Mickey Devore

Gloria DeVore SP'64.

A Hand Up

Alumna's generosity helps build
St. Kate's Nationally renowned OT program.

By Amy Gage

When Gloria DeVore SP'64, OTR came to St. Catherine back in 1962, she already had three years of college behind her — at nearby Macalester — and a stint working in physical rehabilitation at St. John's Hospital.

"I was a few years older than most of the students," DeVore recalls, and she likely was more career-focused as well. Her supervisor at St. John's detected a special talent, "especially at mechanical stuff," and encouraged DeVore to pursue occupational therapy at St. Kate's.

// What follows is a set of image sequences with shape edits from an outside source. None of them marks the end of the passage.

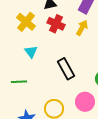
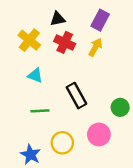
cyan triangle: (31, 52) -> (35, 76), turned -32
green line: (19, 82) -> (40, 111), moved

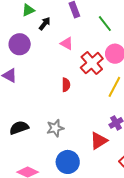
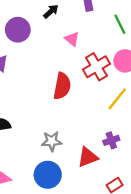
red semicircle: (66, 85) -> (62, 86), size x1.6
gray star: (55, 128) -> (52, 141), moved

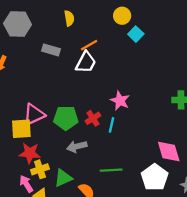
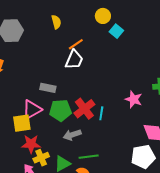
gray rectangle: (51, 50) -> (48, 88), moved
pink star: (120, 101) -> (134, 99), moved
red cross: (93, 118) -> (84, 109), size x1.5
green line: (111, 170) -> (89, 157), moved
white pentagon: (155, 177) -> (143, 157), turned 30

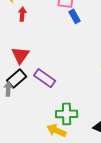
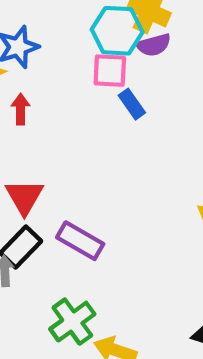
green cross: (67, 114) -> (72, 322), moved, turned -30

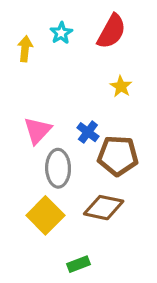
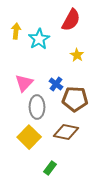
cyan star: (61, 33) -> (39, 39), moved, size x1.5
green rectangle: (78, 264) -> (50, 168), turned -32

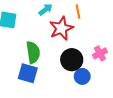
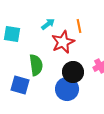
blue square: (28, 73) -> (20, 85), moved
blue circle: (82, 76) -> (67, 89), moved, size x1.5

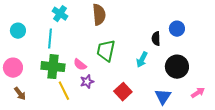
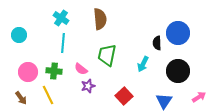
blue circle: (177, 29) -> (178, 33), size x1.5
cyan line: (50, 39) -> (63, 43), moved
green cross: (53, 67) -> (54, 71), size x0.7
pink circle: (13, 68) -> (28, 72), moved
yellow line: (64, 91) -> (48, 95), moved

The OT program then was less than 20 years old. "We were stuck way up there on the top floor of Mendel [Hall]. It looked like there was room for only 20 chairs," says DeVore, who's known as Mickey to friends and family.

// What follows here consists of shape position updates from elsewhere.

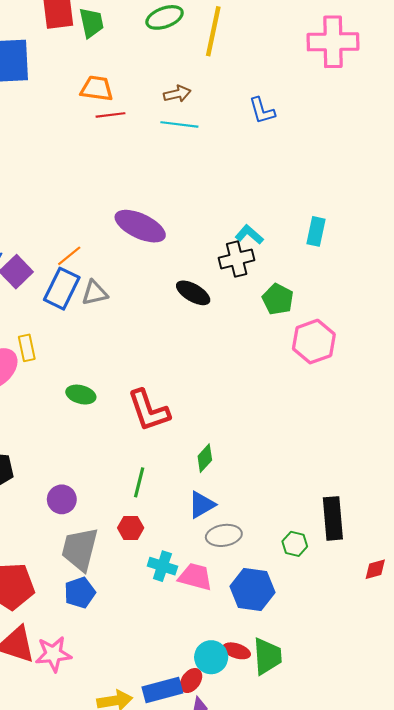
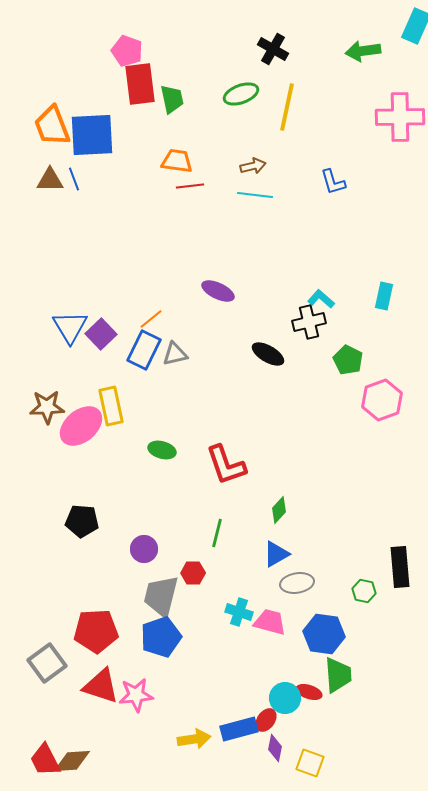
purple ellipse: (140, 226) -> (218, 291), size x0.7
yellow rectangle: (27, 348) -> (111, 406), size x1.5
red hexagon: (131, 528) -> (193, 573), moved
blue pentagon: (80, 593) -> (161, 637), size x1.4
green trapezoid: (267, 656) -> (338, 675), moved

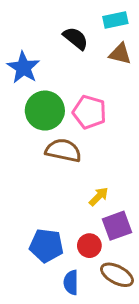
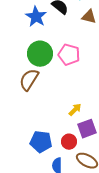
blue star: (23, 68) -> (36, 17), moved
brown semicircle: (63, 150) -> (29, 80), moved, turned -70

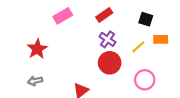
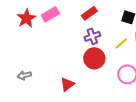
purple cross: (107, 39) -> (92, 36), turned 35
red star: (37, 49) -> (26, 18), moved

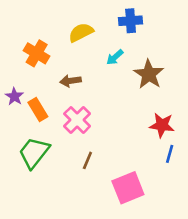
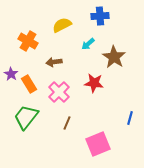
red star: (162, 125) -> (94, 83), moved

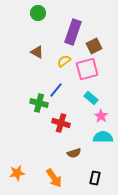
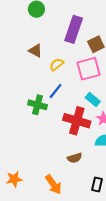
yellow semicircle: (64, 61) -> (57, 64), moved
red cross: (61, 123) -> (77, 121), moved, size x1.4

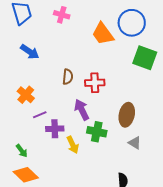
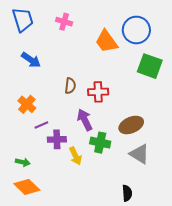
brown ellipse: (127, 115) -> (131, 125), turned 55
gray triangle: (135, 143) -> (139, 154), size x1.5
green arrow: (22, 151) -> (23, 162), turned -40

Decades later — thanks to DeVore and other donors — that same space houses the expansive human anatomy lab. "It's wonderful that we have one," says DeVore, who founded Hand Therapy Associates in Tucson, Arizona in 1977, and who for years was known as the "first lady" of hand therapy. "Once students graduate and get out in their field, they will appreciate having been able to look at a muscle and the nerves and tendons and the skin."

Still active at age 80, DeVore retired in 1995 and continues to live in Tucson. She doesn't get back to St. Catherine often anymore, but evidence of her generosity abounds on the St. Paul campus.

In addition to the human anatomy lab, DeVore has contributed generously to OT faculty development, the Archbishop Harry J. Flynn Distinguished Professorship in Catholic Identity and the renovated OT department space in Fontbonne Hall.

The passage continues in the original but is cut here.